LA HAVANE : En moins de trois ans, il a bouleversé le paysage à Cuba: l'internet mobile a été le grand allié dimanche des manifestations historiques contre le gouvernement, et sans surprise son accès a été rapidement coupé sur l'île.
"Tout ce qui se passe à Cuba depuis un certain temps et ce qui va continuer à se passer, car évidemment il va continuer à se produire des choses, tout cela vient d'internet", explique à l'AFP Abraham Jiménez, journaliste indépendant cubain et éditorialiste pour The Washington Post.
Dimanche, quand les habitants de la petite ville de San Antonio de los Baños, à une trentaine de kilomètres de La Havane, ont commencé à défiler aux cris de "A bas la dictature!", ces images ont été retransmises en direct sur Facebook.
La contagion a été immédiate. "Soudain les gens ont commencé à voir ça et cela les a poussés à sortir dans les rues dans les autres villes", raconte le journaliste. En quelques heures, une quarantaine de manifestations sont recensées à travers le pays... elles aussi amplement diffusées sur les réseaux sociaux.
Il y a trois ans, ces scènes auraient été inimaginables.
Pendant longtemps l'un des pays les moins connectés au monde, Cuba n'a activé l'internet mobile qu'en décembre 2018.
Jusque-là, une minorité d'habitants avaient l'internet à domicile. Les autres pouvaient se connecter, avec un tarif par heure, dans des cafés internet ou des parcs wifi.
Le succès a été fulgurant: sur 11,2 millions d'habitants, 4,4 millions surfaient fin 2020 depuis leur téléphone.
Boîte de Pandore
Pour le gouvernement communiste, améliorer la connectivité était une priorité pour moderniser le pays et désormais, depuis son mobile, on peut transférer de l'argent, payer ses factures ou faire ses courses en ligne.
Mais il a aussi ouvert la boîte de Pandore.
"C'est une fenêtre sur le monde extérieur", note Ted Henken, sociologue américain et auteur du livre "La révolution numérique de Cuba".
"Quand le gouvernement a autorisé la 3G, c'était une réponse à la demande citoyenne et bien sûr une source essentielle de revenus en raison du monopole de l'opérateur d'Etat" Etecsa, rappelle-t-il.
"Mais cela a certainement permis une série de mobilisations, de protestations et de revendications qui ont toutes pris de l'ampleur" au cours des derniers mois.
Novembre 2020 a marqué un avant et un après : pendant dix jours, le mouvement contestataire San Isidro s'est retranché dans une maison pour réclamer la libération d'un rappeur, se filmant via Facebook et gagnant une audience internationale.
Après leur expulsion, quelque 300 artistes ont manifesté le 27 novembre face au ministère de la Culture, à l'appel de messages relayés via les réseaux sociaux, pour réclamer plus de liberté d'expression, du jamais-vu à Cuba.

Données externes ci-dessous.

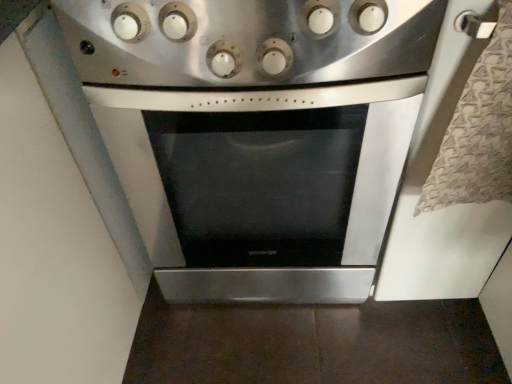 Image resolution: width=512 pixels, height=384 pixels. What do you see at coordinates (257, 134) in the screenshot?
I see `stainless steel oven at center` at bounding box center [257, 134].

You are a GUI agent. You are given a task and a screenshot of the screen. Output one action in this format:
    pyautogui.click(x=<x>, y=<y>)
    Task: Click on the stainless steel oven at center
    This screenshot has width=512, height=384.
    Given the screenshot: What is the action you would take?
    pyautogui.click(x=257, y=134)

Based on the photo, what is the approximate width of stainless steel oven at center?

stainless steel oven at center is 26.23 inches in width.

Describe the element at coordinates (248, 43) in the screenshot. This screenshot has width=512, height=384. I see `satin silver knobs at upper center` at that location.

Find the location of a particular element. The width and height of the screenshot is (512, 384). satin silver knobs at upper center is located at coordinates (248, 43).

Where is `stainless steel oven at center`? stainless steel oven at center is located at coordinates (257, 134).

Considering the relative positions of stainless steel oven at center and satin silver knobs at upper center in the image provided, is stainless steel oven at center to the left of satin silver knobs at upper center from the viewer's perspective?

Incorrect, stainless steel oven at center is not on the left side of satin silver knobs at upper center.

In the image, is stainless steel oven at center positioned in front of or behind satin silver knobs at upper center?

In the image, stainless steel oven at center appears behind satin silver knobs at upper center.

Is point (274, 84) positioned before point (267, 40)?

No, (274, 84) is behind (267, 40).

From the image's perspective, is stainless steel oven at center located above or below satin silver knobs at upper center?

Based on their image positions, stainless steel oven at center is located beneath satin silver knobs at upper center.

From a real-world perspective, relative to satin silver knobs at upper center, is stainless steel oven at center vertically above or below?

stainless steel oven at center is below satin silver knobs at upper center.

Does stainless steel oven at center have a greater width compared to satin silver knobs at upper center?

Yes, stainless steel oven at center is wider than satin silver knobs at upper center.

From the picture: Which of these two, stainless steel oven at center or satin silver knobs at upper center, stands taller?

stainless steel oven at center.

Considering the sizes of objects stainless steel oven at center and satin silver knobs at upper center in the image provided, who is smaller, stainless steel oven at center or satin silver knobs at upper center?

Smaller between the two is satin silver knobs at upper center.

Is stainless steel oven at center inside the boundaries of satin silver knobs at upper center, or outside?

stainless steel oven at center lies outside satin silver knobs at upper center.

Is there a large distance between stainless steel oven at center and satin silver knobs at upper center?

No, stainless steel oven at center is not far from satin silver knobs at upper center.

Is stainless steel oven at center facing away from satin silver knobs at upper center?

That's not correct — stainless steel oven at center is not looking away from satin silver knobs at upper center.

How different are the orientations of stainless steel oven at center and satin silver knobs at upper center in degrees?

stainless steel oven at center and satin silver knobs at upper center are facing 0.000131 degrees away from each other.

Identify the location of kitchen appliance lying below the satin silver knobs at upper center (from the image's perspective). (257, 134).

Which is more to the right, satin silver knobs at upper center or stainless steel oven at center?

Positioned to the right is stainless steel oven at center.

In the image, is satin silver knobs at upper center positioned in front of or behind stainless steel oven at center?

satin silver knobs at upper center is in front of stainless steel oven at center.

Considering the positions of point (356, 61) and point (357, 279), is point (356, 61) closer or farther from the camera than point (357, 279)?

Point (356, 61) appears to be closer to the viewer than point (357, 279).

From the image's perspective, is satin silver knobs at upper center beneath stainless steel oven at center?

Actually, satin silver knobs at upper center appears above stainless steel oven at center in the image.

From a real-world perspective, is satin silver knobs at upper center physically above stainless steel oven at center?

Yes.

Between satin silver knobs at upper center and stainless steel oven at center, which one has smaller width?

Thinner between the two is satin silver knobs at upper center.

Can you confirm if satin silver knobs at upper center is taller than stainless steel oven at center?

No.

In the scene shown: Who is bigger, satin silver knobs at upper center or stainless steel oven at center?

Bigger between the two is stainless steel oven at center.

Is stainless steel oven at center surrounded by satin silver knobs at upper center?

No, stainless steel oven at center is located outside of satin silver knobs at upper center.

Are satin silver knobs at upper center and stainless steel oven at center beside each other?

No.

In the scene shown: Is satin silver knobs at upper center facing away from stainless steel oven at center?

No, satin silver knobs at upper center is not facing away from stainless steel oven at center.

Measure the distance from satin silver knobs at upper center to stainless steel oven at center.

satin silver knobs at upper center and stainless steel oven at center are 5.19 inches apart from each other.

Identify the location of kitchen appliance on the right side of satin silver knobs at upper center. (257, 134).

This screenshot has height=384, width=512. I want to click on kitchen appliance below the satin silver knobs at upper center (from a real-world perspective), so click(257, 134).

Where is `kitchen appliance that is below the satin silver knobs at upper center (from the image's perspective)`? This screenshot has height=384, width=512. kitchen appliance that is below the satin silver knobs at upper center (from the image's perspective) is located at coordinates [x=257, y=134]. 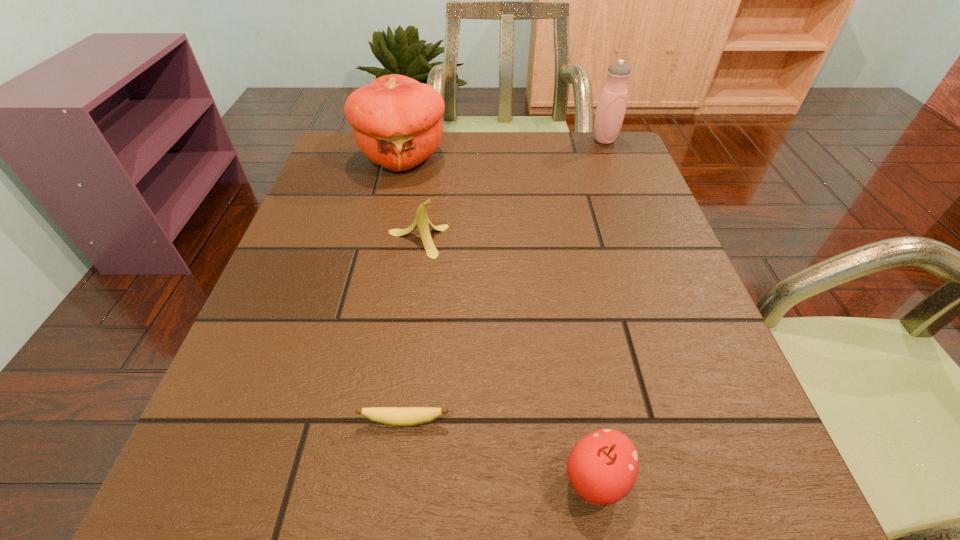 You are a GUI agent. You are given a task and a screenshot of the screen. Output one action in this format:
    pyautogui.click(x=<x>, y=<y>)
    Task: Click on the free space that satisfies the following two spatial constraints: 1. on the back side of the pumpkin; 2. on the right side of the thermos bottle
    This screenshot has height=540, width=960.
    Given the screenshot: What is the action you would take?
    pyautogui.click(x=406, y=140)

Where is `vacant space that satisfies the following two spatial constraints: 1. on the back side of the pumpkin; 2. on the left side of the rightmost object`? vacant space that satisfies the following two spatial constraints: 1. on the back side of the pumpkin; 2. on the left side of the rightmost object is located at coordinates (406, 140).

Identify the location of free location that satisfies the following two spatial constraints: 1. on the front side of the shortest object; 2. on the right side of the pumpkin. The image size is (960, 540). (342, 421).

At what (x,y) coordinates should I click in order to perform the action: click on vacant region that satisfies the following two spatial constraints: 1. on the back side of the farther banana; 2. on the right side of the thermos bottle. Please return your answer as a coordinate pair (x, y). The height and width of the screenshot is (540, 960). Looking at the image, I should click on (433, 140).

Find the location of a particular element. blank space that satisfies the following two spatial constraints: 1. on the back side of the thermos bottle; 2. on the left side of the fourth object from left to right is located at coordinates (537, 140). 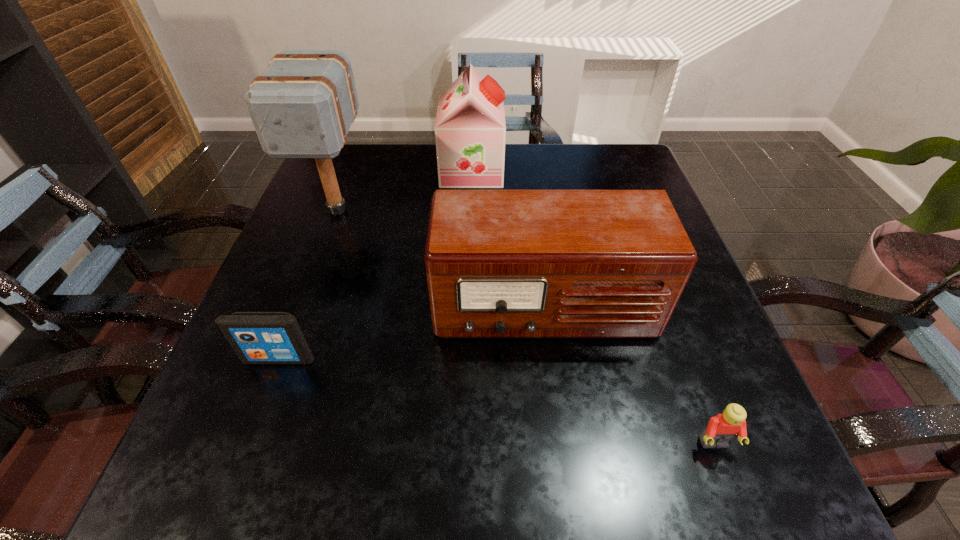 You are a GUI agent. You are given a task and a screenshot of the screen. Output one action in this format:
    pyautogui.click(x=<x>, y=<y>)
    Task: Click on the vacant space located 0.190m on the front screen of the fourth farthest object
    The image size is (960, 540).
    Given the screenshot: What is the action you would take?
    pyautogui.click(x=234, y=478)

Locate an element on the screen. mallet located at the far edge is located at coordinates (302, 106).

Where is `soya milk positioned at the far edge`? soya milk positioned at the far edge is located at coordinates (470, 130).

At what (x,y) coordinates should I click in order to perform the action: click on object that is at the near edge. Please return your answer as a coordinate pair (x, y). The width and height of the screenshot is (960, 540). Looking at the image, I should click on (722, 428).

At what (x,y) coordinates should I click in order to perform the action: click on mallet located in the left edge section of the desktop. Please return your answer as a coordinate pair (x, y). Looking at the image, I should click on (302, 106).

I want to click on iPod at the left edge, so click(257, 337).

You are a GUI agent. You are given a task and a screenshot of the screen. Output one action in this format:
    pyautogui.click(x=<x>, y=<y>)
    Task: Click on the radio receiver located at the right edge
    The image size is (960, 540).
    Given the screenshot: What is the action you would take?
    pyautogui.click(x=499, y=263)

Image resolution: width=960 pixels, height=540 pixels. Find the location of `Lego that is at the right edge`. Lego that is at the right edge is located at coordinates (722, 428).

Image resolution: width=960 pixels, height=540 pixels. What are the coordinates of `object that is at the far left corner` in the screenshot? It's located at (302, 106).

Find the location of `object present at the near right corner`. object present at the near right corner is located at coordinates click(x=722, y=428). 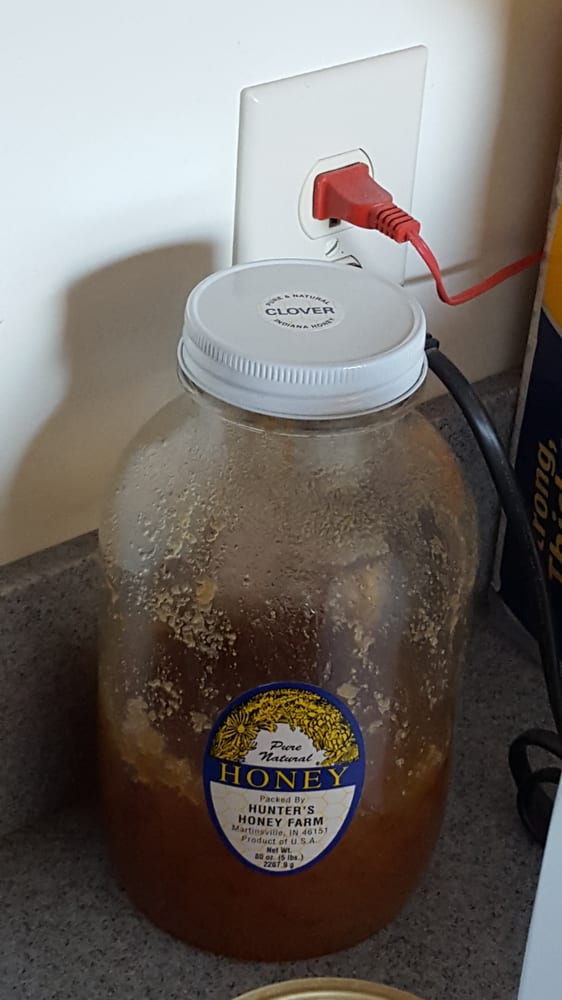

En avril, l'image d'un dissident brandissant son poing menotté face à la foule, après une tentative d'arrestation, est devenue virale sur les réseaux sociaux.
«Cuba est réveillé»
Enfin, la semaine dernière, le hashtag #SOSCuba s'est multiplié sur les réseaux, pour demander une aide humanitaire pour l'île, confrontée à une double crise, économique et sanitaire. Pour certains, cet épisode a été le détonateur des manifestations de dimanche.
"Eh bien oui, tout a commencé ici, sur les réseaux sociaux, avec un simple #SOSCuba", a commenté sur Twitter l'internaute Rafa.
"Vous pensez encore que les réseaux sociaux ne servent à rien? Nous sommes la génération du téléphone mobile mais avec le courage qui a manqué à nos parents et grands-parents", a-t-il ajouté.
"N'arrêtez pas de tweeter, que le monde sache que Cuba est réveillé et demande la liberté", écrivait sur le même réseau Saily de Amarillo.
Le gouvernement, de son côté, s'en est pris aux internautes qui "décrivent sur les réseaux une situation qui ne correspond pas à la réalité", accusant les Etats-Unis d'avoir lancé la campagne #SOSCuba.
"J'exige de Twitter et du gouvernement américain qu'ils reconnaissent ou qu'ils démentent que des agents politiques utilisent activement des étiquettes, des bots, des trolls (...) dans cette opération contre Cuba", s'est emporté le chef de la diplomatie cubaine Bruno Rodriguez.
Ces derniers jours, de nombreux comptes de l'étranger ont ainsi publié sur les réseaux sociaux des images de manifestations qui ne correspondaient pas du tout à Cuba, ont constaté des journalistes de l'AFP.
Dès dimanche à la mi-journée, l'internet mobile était inaccessible sur l'île, et restait interrompu lundi soir. "Perturber l'internet signifie réduire au silence les personnes qui protestent à Cuba", a dénoncé l'ONG Access Now.